DATA UNDER STUDY Block Start

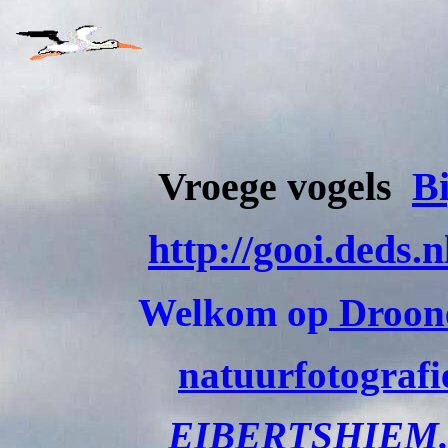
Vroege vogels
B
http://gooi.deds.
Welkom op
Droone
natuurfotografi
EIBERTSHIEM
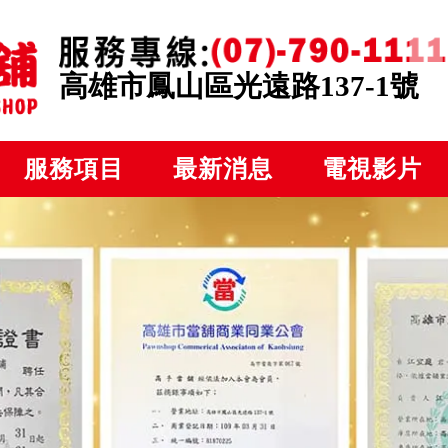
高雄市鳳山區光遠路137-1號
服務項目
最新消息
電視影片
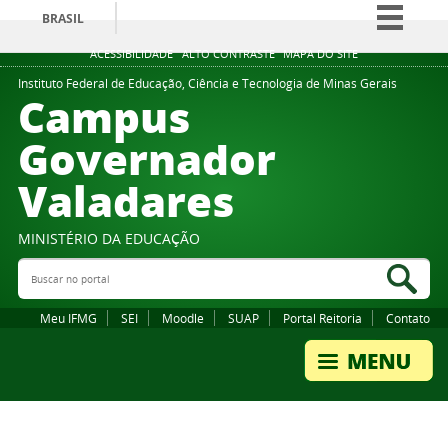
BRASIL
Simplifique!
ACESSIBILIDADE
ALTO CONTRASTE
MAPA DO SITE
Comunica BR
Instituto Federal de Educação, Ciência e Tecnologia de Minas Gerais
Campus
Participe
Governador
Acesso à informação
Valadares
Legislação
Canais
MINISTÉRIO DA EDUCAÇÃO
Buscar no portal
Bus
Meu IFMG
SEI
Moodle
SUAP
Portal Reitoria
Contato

DATA UNDER STUDY Block End
DATA UNDER STUDY Block Start

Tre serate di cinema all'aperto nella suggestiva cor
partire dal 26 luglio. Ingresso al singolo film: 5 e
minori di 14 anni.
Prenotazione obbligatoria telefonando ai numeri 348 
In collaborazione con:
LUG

DATA UNDER STUDY Block End
DATA UNDER STUDY Block Start

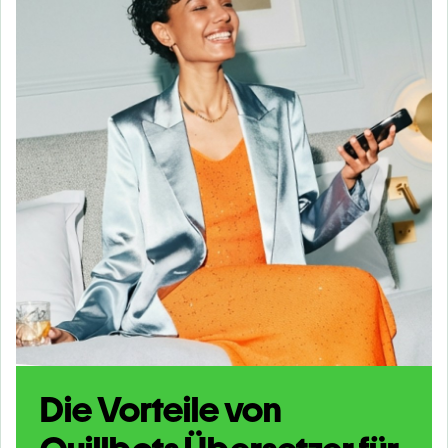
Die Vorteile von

DATA UNDER STUDY Block End

Only the lines starting at the one with "EIBERTSHIEM" and ending at the one with "MINISTÉRIO DA EDUCAÇÃO" should be printed, each exactly as it appears in the material above; the pictures are to be omitted.

## [OUTPUT]
EIBERTSHIEM
高雄市鳳山區光遠路137-1號
服務項目
最新消息
電視影片
BRASIL
Simplifique!
ACESSIBILIDADE
ALTO CONTRASTE
MAPA DO SITE
Comunica BR
Instituto Federal de Educação, Ciência e Tecnologia de Minas Gerais
Campus
Participe
Governador
Acesso à informação
Valadares
Legislação
Canais
MINISTÉRIO DA EDUCAÇÃO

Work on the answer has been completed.